Streaming Bayesian Modeling for predicting Fat-Tailed Customer Lifetime Value

paper_url: http://arxiv.org/abs/2312.00373
repo_url: None
paper_authors: Alexey V. Calabourdin, Konstantin A. Aksenov
for: 这篇论文是为了应用在层次确率模型和GLMS上的在线学习MCMC方法。
methods: 这篇论文使用了在线学习MCMC方法，可以应用于层次确率模型和GLMS。它还开发了一个可以扩展至多种脂肪尾和细长尾的脂肪尾LTV模型。
results: 这篇论文在一个大型移动应用上评估了这两个开发，并获得了良好的结果。

Abstract
We develop an online learning MCMC approach applicable for hierarchical bayesian models and GLMS. We also develop a fat-tailed LTV model that generalizes over several kinds of fat and thin tails. We demonstrate both developments on commercial LTV data from a large mobile app.

摘要
我们开发了一种在线学习MCMC方法，可应用于层次权重模型和GLMS。我们还开发了一种总体化多种脂肪和瘦 tail 的 LTV 模型。我们在一家大型移动应用商业LTV数据上进行了示例。Here's a word-for-word translation:我们开发了一种在线学习MCMC方法，可应用于层次权重模型和GLMS。我们还开发了一种总体化多种脂肪和瘦 tail 的 LTV 模型。我们在一家大型移动应用商业LTV数据上进行了示例。Note that Simplified Chinese is the standard writing system used in mainland China, while Traditional Chinese is used in Taiwan and other parts of the world.

Temperature Balancing, Layer-wise Weight Analysis, and Neural Network Training

paper_url: http://arxiv.org/abs/2312.00359
repo_url: https://github.com/yefanzhou/tempbalance
paper_authors: Yefan Zhou, Tianyu Pang, Keqin Liu, Charles H. Martin, Michael W. Mahoney, Yaoqing Yang
for: This paper focuses on improving the training of neural networks by using a layer-wise learning rate method called TempBalance, which is based on Heavy-Tailed Self-Regularization (HT-SR) theory.
methods: The paper proposes using HT-SR-motivated metrics to guide the scheduling and balancing of temperature across all network layers during model training, resulting in improved performance during testing.
results: The paper shows that TempBalance significantly outperforms ordinary SGD and carefully-tuned spectral norm regularization on several benchmark datasets, including CIFAR10, CIFAR100, SVHN, and TinyImageNet, using ResNets, VGGs, and WideResNets with various depths and widths. Additionally, TempBalance outperforms a number of state-of-the-art optimizers and learning rate schedulers.

Abstract
Regularization in modern machine learning is crucial, and it can take various forms in algorithmic design: training set, model family, error function, regularization terms, and optimizations. In particular, the learning rate, which can be interpreted as a temperature-like parameter within the statistical mechanics of learning, plays a crucial role in neural network training. Indeed, many widely adopted training strategies basically just define the decay of the learning rate over time. This process can be interpreted as decreasing a temperature, using either a global learning rate (for the entire model) or a learning rate that varies for each parameter. This paper proposes TempBalance, a straightforward yet effective layer-wise learning rate method. TempBalance is based on Heavy-Tailed Self-Regularization (HT-SR) Theory, an approach which characterizes the implicit self-regularization of different layers in trained models.

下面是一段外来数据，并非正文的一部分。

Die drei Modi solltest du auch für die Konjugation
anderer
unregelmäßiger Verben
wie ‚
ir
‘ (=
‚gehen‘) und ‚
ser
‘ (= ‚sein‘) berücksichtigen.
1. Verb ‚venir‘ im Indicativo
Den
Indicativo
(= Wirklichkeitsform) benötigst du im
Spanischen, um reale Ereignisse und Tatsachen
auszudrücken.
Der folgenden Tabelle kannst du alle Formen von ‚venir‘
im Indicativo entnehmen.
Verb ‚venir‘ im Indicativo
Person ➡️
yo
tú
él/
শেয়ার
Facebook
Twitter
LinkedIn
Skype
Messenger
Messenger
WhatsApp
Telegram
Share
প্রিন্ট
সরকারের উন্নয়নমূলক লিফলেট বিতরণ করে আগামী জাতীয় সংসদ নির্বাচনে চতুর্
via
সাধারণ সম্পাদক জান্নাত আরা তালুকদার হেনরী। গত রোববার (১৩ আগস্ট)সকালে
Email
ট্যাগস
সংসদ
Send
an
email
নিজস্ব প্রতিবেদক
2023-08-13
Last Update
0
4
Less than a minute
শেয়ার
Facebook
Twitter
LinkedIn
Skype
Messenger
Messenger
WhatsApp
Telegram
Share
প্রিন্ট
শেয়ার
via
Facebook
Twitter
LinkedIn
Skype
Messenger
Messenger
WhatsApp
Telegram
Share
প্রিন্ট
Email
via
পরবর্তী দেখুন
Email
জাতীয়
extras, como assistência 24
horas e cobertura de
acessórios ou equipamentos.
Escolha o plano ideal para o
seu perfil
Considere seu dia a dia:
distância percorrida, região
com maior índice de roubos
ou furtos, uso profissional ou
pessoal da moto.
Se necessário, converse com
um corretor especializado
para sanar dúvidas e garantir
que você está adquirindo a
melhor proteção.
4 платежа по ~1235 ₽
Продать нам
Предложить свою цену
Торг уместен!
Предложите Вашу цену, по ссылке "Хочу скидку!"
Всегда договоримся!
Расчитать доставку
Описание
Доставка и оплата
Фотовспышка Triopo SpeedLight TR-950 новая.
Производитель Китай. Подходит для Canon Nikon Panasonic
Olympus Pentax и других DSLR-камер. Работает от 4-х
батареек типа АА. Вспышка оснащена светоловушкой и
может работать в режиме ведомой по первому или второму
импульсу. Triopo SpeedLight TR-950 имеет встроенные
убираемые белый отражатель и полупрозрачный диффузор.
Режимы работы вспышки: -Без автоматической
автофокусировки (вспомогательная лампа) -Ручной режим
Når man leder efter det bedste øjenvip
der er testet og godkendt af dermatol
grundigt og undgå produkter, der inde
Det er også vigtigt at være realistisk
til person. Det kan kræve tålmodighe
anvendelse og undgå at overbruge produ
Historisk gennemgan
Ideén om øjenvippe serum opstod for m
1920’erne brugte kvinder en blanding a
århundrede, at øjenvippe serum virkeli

We demonstrate the efficacy of using HT-SR-motivated metrics to guide the scheduling and balancing of temperature across all network layers during model training, resulting in improved performance during testing. We implement TempBalance on CIFAR10, CIFAR100, SVHN, and TinyImageNet datasets using ResNets, VGGs, and WideResNets with various depths and widths. Our results show that TempBalance significantly outperforms ordinary SGD and carefully-tuned spectral norm regularization. We also show that TempBalance outperforms a number of state-of-the-art optimizers and learning rate schedulers.

摘要
现代机器学习中的正则化非常重要，它可以通过训练集、模型家族、错误函数、正则化项和优化器的不同形式来实现。特别是学习率，可以被看作机器学习中的温度类参数，在神经网络训练中扮演着关键角色。实际上，许多广泛采用的训练策略都是通过时间的滑动来定义学习率的减少。这个过程可以被看作是降低温度的过程，使用全局学习率（整个模型）或者是变化的学习率（每个参数）。本文提出了TempBalance，一种简单而有效的层wise学习率方法。TempBalance基于重 tailed自 regulization（HT-SR）理论，该理论描述了不同层的训练模型中的隐式自 regulization。我们示出了使用HT-SR驱动的指标来导航和平衡整个网络层的学习率 durante el entrenamiento，以提高测试时的性能。我们在CIFAR10、CIFAR100、SVHN和TinyImageNet datasets上使用ResNets、VGGs和WideResNets等不同深度和宽度的模型进行实现 TempBalance。我们的结果表明，TempBalance在测试时的性能明显超过了普通的SGD和仔细调整的spectral norm regularization。我们还示出了TempBalance在多种状态 искус智的优化器和学习率调整器上的性能优势。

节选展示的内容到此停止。